Statistical Tests

The Pennsylvania "75%/10X" Rule

The text of this rule is available at http://www.dep.state.pa.us/dep/deputate/airwaste/wm/landrecy/MANUAL/Manual.htm. SectionIV.doc contains the statistical portion of the PA Act 2 ("Land Recycling") regulations, including the "75%/10X" rule:

"The 75%/10X rule is a statistical ad hoc rule that tests whether the true site median concentration is below the cleanup standard. This rule requires that 75% of the samples collected for demonstration attainment be equal to or below the risk-based cleanup standard and that no single sample result exceeds the risk-based standard by more than ten times."

[Section IV B.5.b)i)(a)]

It is offered as an alternative to traditional rules, such as testing to 95% confidence whether the mean concentration is below the same cleanup standard.

The decision maker should be concerned about the risk associated with use of any rule, especially one that has been made up for the occasion. The risk depends on actual site conditions. If the true median (or mean) is below the standard, the risk is the chance of failing the test. If the true median (or mean) is above the standard, the risk is the chance of not failing the test.

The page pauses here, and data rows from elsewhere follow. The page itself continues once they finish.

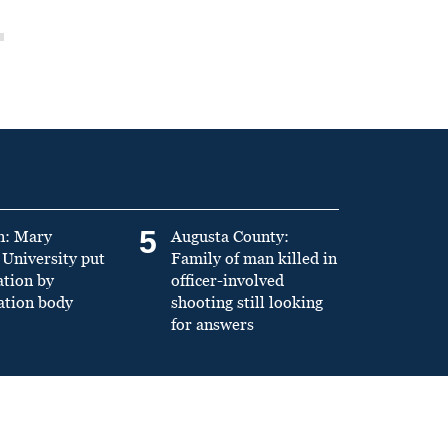
5
n: Mary
Augusta County:
University put
Family of man killed in
ation by
officer-involved
ation body
shooting still looking
for answers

To explore this risk, I simulated samples (sizes N=10 and N=20) from lognormal distributions of varying means, medians, and standard deviations. Each simulation consisted of 10,000 sets of independent samples from the same distribution. Each sample was tested by the 75%/10X rule. Lognormal distributions were selected as simple models of sites with a tendency to produce occasional high values compared to the bulk of the values. Results for other positively skewed distributions should be similar.

Here are the results, expressed first in terms of medians, then in terms of means.

In the legends, s refers to the standard deviation of the logarithms and N to the sample sizes. The units on the horizontal axes are multiples of the cleanup standard, so in both figures a value of 1.00 on the x-axis corresponds to the standard.

Points on the power curves to the left of 1.00 correspond to situations where the site actually meets the standard (the median or mean are less than the standard). Points to the right of 1.00 correspond to situation where the site does not meet the standard.

We want the curves to be low to the left of 1.00 and high to the right of 1.00. A good curve sweeps sharply up from near zero at the left to near 100% on the right.

Notice that the concentration (x) axis for the mean-based curves is logarithmic. This enhances the visual differentiation of the curves.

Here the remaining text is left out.